Writing with a Quill Pen
On September 17, 1787, our founding fathers used quill pens (made of swan, goose, or turkey feathers) to sign the US Constitution. In this activity, your child can go back in time and experience what it was like to sign this historic document by writing with his own homemade quill pens. As he writes, he'll practice his penmanship and develop his fine motor skills. Don't worry if he's a little frustrated at first—keeping your penmanship neat is hard enough with a regular ball point pen, but a quill pen requires a little extra patience and practice.
What You Need:
- 2-3 craft feathers, medium-sized with thick tips
- Washable black paint
- Plastic tray or bowl (to hold the paint)
- Razor blade (for adult use only, of course)
What You Do:
- Before the feathers can be used for writing, you'll need to sharpen the tips.
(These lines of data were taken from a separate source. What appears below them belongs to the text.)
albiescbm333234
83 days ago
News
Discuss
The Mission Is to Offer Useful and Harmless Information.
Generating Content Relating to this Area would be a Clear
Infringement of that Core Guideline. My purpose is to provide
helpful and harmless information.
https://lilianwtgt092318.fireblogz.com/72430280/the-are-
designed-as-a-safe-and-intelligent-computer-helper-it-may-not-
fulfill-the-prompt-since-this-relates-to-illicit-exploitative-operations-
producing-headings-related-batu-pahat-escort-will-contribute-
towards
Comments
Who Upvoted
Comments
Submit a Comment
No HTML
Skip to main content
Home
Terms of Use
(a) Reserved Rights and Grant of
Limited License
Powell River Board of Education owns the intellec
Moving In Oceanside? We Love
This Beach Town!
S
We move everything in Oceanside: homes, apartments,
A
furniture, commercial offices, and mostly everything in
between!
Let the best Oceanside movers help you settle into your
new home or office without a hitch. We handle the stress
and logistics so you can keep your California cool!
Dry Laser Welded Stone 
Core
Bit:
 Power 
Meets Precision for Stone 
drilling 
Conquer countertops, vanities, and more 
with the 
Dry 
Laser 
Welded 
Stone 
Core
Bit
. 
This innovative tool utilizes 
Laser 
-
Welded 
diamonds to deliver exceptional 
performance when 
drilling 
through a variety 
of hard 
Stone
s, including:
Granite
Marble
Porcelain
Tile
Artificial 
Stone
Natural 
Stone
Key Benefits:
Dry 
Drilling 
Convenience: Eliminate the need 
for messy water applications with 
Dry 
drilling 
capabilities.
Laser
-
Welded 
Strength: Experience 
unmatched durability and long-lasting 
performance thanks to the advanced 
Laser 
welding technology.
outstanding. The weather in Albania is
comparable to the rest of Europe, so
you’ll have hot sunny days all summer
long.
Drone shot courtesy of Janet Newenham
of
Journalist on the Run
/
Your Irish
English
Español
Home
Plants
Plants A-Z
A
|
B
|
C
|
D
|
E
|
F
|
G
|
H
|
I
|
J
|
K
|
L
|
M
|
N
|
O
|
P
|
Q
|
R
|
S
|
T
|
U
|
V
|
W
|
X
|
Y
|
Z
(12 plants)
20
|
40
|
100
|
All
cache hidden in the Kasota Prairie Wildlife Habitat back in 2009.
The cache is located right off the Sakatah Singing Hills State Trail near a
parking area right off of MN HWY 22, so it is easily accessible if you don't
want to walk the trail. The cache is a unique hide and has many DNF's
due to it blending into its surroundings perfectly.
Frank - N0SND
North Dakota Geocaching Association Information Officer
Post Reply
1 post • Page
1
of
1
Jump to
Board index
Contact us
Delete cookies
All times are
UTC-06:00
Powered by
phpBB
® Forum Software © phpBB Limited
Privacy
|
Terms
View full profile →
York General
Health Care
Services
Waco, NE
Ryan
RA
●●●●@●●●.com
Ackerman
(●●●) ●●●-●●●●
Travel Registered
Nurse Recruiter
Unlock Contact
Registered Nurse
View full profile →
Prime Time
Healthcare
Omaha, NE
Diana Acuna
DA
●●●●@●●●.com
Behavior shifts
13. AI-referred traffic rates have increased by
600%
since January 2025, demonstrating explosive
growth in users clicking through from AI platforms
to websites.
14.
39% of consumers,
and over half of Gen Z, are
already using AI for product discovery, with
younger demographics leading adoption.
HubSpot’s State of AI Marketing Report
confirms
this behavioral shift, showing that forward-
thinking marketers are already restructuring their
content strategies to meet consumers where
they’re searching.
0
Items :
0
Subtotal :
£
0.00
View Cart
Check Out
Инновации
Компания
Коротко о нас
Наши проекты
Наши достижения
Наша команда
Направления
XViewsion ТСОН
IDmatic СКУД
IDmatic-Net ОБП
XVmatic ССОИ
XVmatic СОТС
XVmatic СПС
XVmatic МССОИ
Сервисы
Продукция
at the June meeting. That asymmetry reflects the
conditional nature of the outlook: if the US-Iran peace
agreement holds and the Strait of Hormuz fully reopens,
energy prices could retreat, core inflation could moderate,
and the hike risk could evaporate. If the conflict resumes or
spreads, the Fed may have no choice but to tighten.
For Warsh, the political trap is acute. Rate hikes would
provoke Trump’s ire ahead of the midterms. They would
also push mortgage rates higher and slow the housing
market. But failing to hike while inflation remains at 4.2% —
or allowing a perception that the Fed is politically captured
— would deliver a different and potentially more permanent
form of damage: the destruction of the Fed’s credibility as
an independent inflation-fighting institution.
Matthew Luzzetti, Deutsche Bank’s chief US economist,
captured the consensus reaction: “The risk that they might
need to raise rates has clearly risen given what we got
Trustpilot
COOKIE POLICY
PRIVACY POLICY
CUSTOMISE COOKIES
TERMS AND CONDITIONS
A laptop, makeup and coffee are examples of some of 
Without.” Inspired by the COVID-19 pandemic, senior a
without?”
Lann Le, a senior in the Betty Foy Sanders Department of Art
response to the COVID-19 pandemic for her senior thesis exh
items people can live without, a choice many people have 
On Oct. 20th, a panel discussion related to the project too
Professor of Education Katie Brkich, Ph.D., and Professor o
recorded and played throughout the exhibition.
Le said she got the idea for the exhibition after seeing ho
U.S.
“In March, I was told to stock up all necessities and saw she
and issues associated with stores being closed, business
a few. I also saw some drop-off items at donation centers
The founding fathers used knives to sharpen their quill pens, but you can use a razor blade to carefully whittle down the tips of the feathers to make them smooth.
- Squirt a small amount of the black paint onto the plastic tray or bowl. You'll use the black paint as ink. Stir it around a few times to see if it is a good consistency for writing. Add water if it is too thick.
- Now it's time to write! Have your child dip one of the quill pens in the black paint and begin by writing his name on the paper. Just like our founding fathers, he will have to dip the quill into the paint several times over the course of writing to keep the pen inked.
- Ask your child how he likes writing with the quill pen. How does it compare to writing with a ball point pen?
- Experiment with the other feather pens to see if one is easier to use than another. Which one does your child like best?
- Once your child is finished writing, have him glue his favorite quill pen to the paper, then pick a good spot in the house to display his work. Hang it up, and enjoy!